Chief negotiator for the EU team, Niki Hintermayer (MA, 2021), said he was impressed with the enthusiasm with which fellow students approached the exercise. He also praised the seriousness of the negotiations and attention to detail displayed by both sides.
“For me personally, it was exciting to improve my negotiating skills, to stand vigorously by our positions and to be able to coordinate the group,” Hintermayer said. “To hold the team together and have the bird’s eye view over the whole process required a lot of precision and composure.”
Hintermayer also praised his counterpart on the U.K. side, Megan Rutkai (BA, 2021), for her poise despite being the youngest member of the class.
“Leadership is not a question of age: the calm and enthusiasm with which the Chief Negotiator of the U.K. negotiated and communicated was the main determinant of [the U.K. team’s] success,” Hintermayer said.
When asked about why he incorporates the simulation in his curriculum Professor Leigh said the aim is to give students hands-on experience which brings to life issues they may be studying in their courses.
“Role playing enables them to tackle directly competing interests and to seek negotiated solutions,” Leigh said. “It also gives them a sense of the political pressures that influence decision-making.”

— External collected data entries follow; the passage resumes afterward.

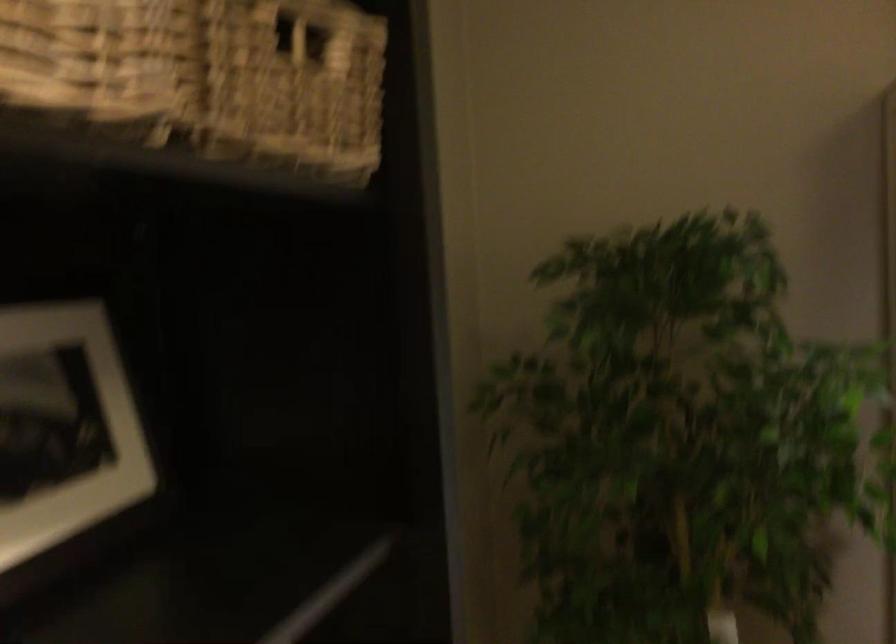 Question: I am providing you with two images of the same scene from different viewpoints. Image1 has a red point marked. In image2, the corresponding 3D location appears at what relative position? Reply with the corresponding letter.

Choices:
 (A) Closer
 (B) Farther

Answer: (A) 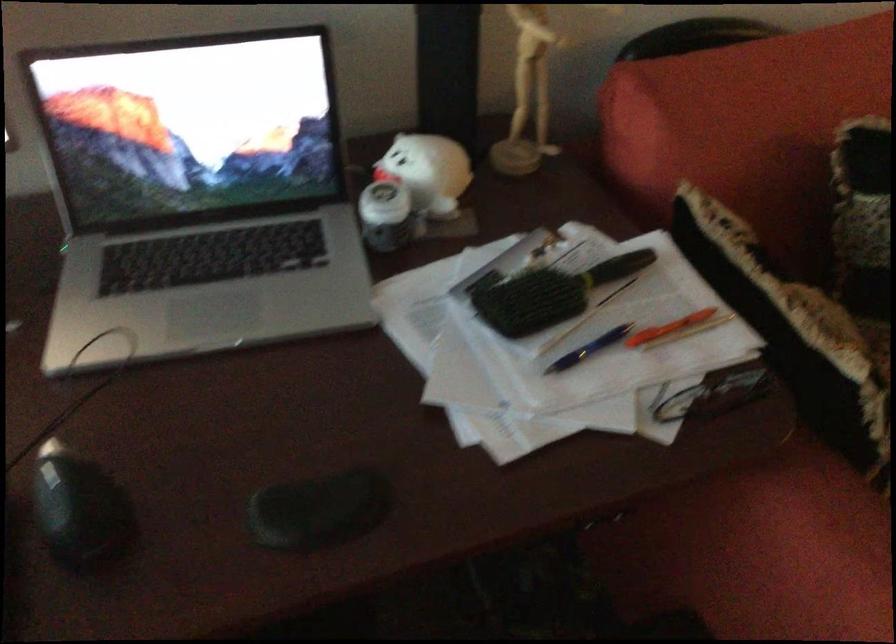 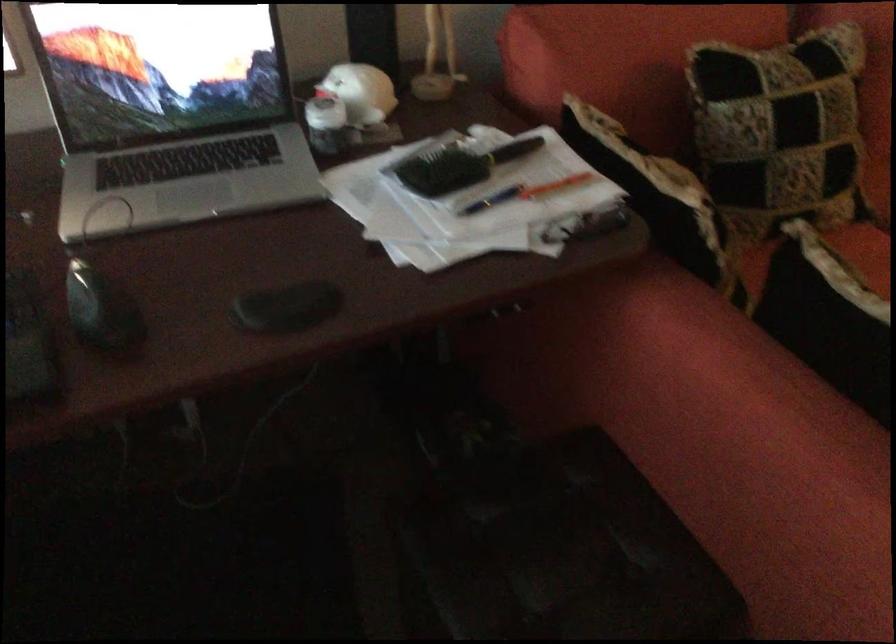 Question: Which direction would the cameraman need to move to produce the second image? Reply with the corresponding letter.

Choices:
 (A) Left
 (B) Right
 (C) Forward
 (D) Backward

Answer: (D) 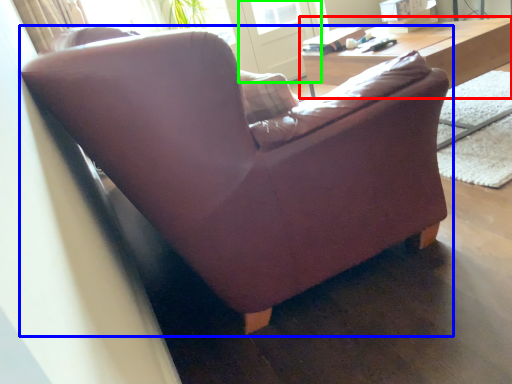 Question: Which object is positioned closest to table (highlighted by a red box)? Select from studio couch (highlighted by a blue box) and screen door (highlighted by a green box).

Choices:
 (A) studio couch
 (B) screen door

Answer: (A) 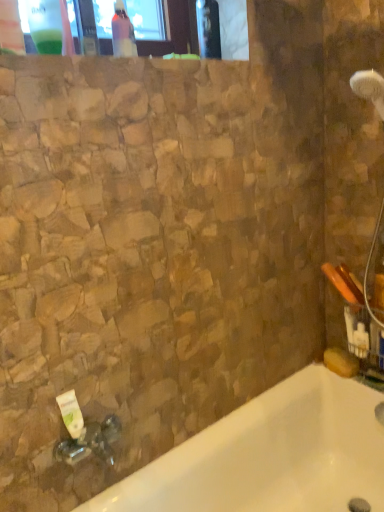 Question: Considering the relative sizes of white glossy bathtub at lower left and transparent plastic bottle at upper left, the 2th bottle viewed from the back, in the image provided, is white glossy bathtub at lower left thinner than transparent plastic bottle at upper left, the 2th bottle viewed from the back,?

Choices:
 (A) no
 (B) yes

Answer: (A)

Question: Is white glossy bathtub at lower left at the left side of transparent plastic bottle at upper left, the first bottle positioned from the front?

Choices:
 (A) no
 (B) yes

Answer: (A)

Question: Is the depth of white glossy bathtub at lower left less than that of transparent plastic bottle at upper left, the 2th bottle viewed from the back?

Choices:
 (A) no
 (B) yes

Answer: (B)

Question: From a real-world perspective, does white glossy bathtub at lower left stand above transparent plastic bottle at upper left, the first bottle positioned from the front?

Choices:
 (A) yes
 (B) no

Answer: (B)

Question: Considering the relative sizes of white glossy bathtub at lower left and transparent plastic bottle at upper left, arranged as the 2th bottle when viewed from the right, in the image provided, is white glossy bathtub at lower left shorter than transparent plastic bottle at upper left, arranged as the 2th bottle when viewed from the right,?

As the former Director-General for Enlargement at the European Commission, Professor Leigh has been involved in high-stakes policy negotiations at the upper echelons of the EU. It is from these experiences that the simulation draws its realism.
“Our simulation paralleled real life negotiations on the substance of the issues at stake and the fundamental policy dilemmas involved,” Professor Leigh said.
Now in his fifth year of running the simulation, Professor Leigh has used each iteration to improve the format and perfect the experience for students.
“I adapted the process to reflect feedback from students in previous exercises in a number of ways,” Professor Leigh said. “The most important was going beyond a single negotiation round so that students could see how the process evolved over time.”
He already has plans to tailor the exercise further based on feedback from the last course.
“Two further changes I will make in the next exercise…[are] providing the negotiating scenario and briefing material earlier in the semester and ensuring that the process is open-ended,” Professor Leigh said.
For the closing session of the negotiation, Professor Leigh invited Scarlett Varga, Head of Development at the Brussels-based economics think tank, Bruegel, to offer feedback on the simulation. Varga, who has experience running similar simulations for Bruegel with true subject matter experts, called the simulation surprisingly realistic – especially in terms of the language used in official communiques.
“On occasion, I did a double take,” Varga said. “I thought I was in a meeting in Brussels.”
At the end of the final negotiating session, Professor Leigh shared parting thoughts about the importance of putting the exercise in perspective. He recounted how earlier in his career as an EU official, he spent three years meticulously “negotiating fish.” The takeaway: seemingly insignificant issues can be enormously political when policy decisions affect real people.